### MATERIAL SHOWN
..........

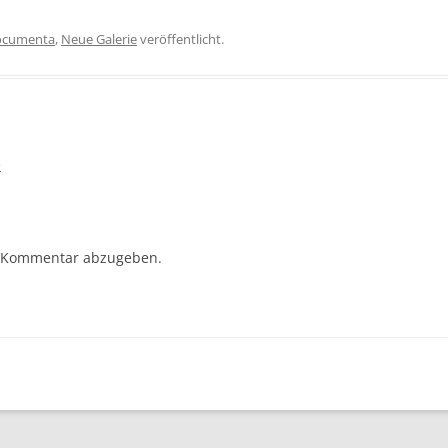
ocumenta
,
Neue Galerie
veröffentlicht.
e
 Kommentar abzugeben.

..........

### DESCRIPTION OF THE TASK
Please print the data above once more, exactly and without images.

### OUTPUT OF THE TASK
ocumenta
,
Neue Galerie
veröffentlicht.
e
 Kommentar abzugeben.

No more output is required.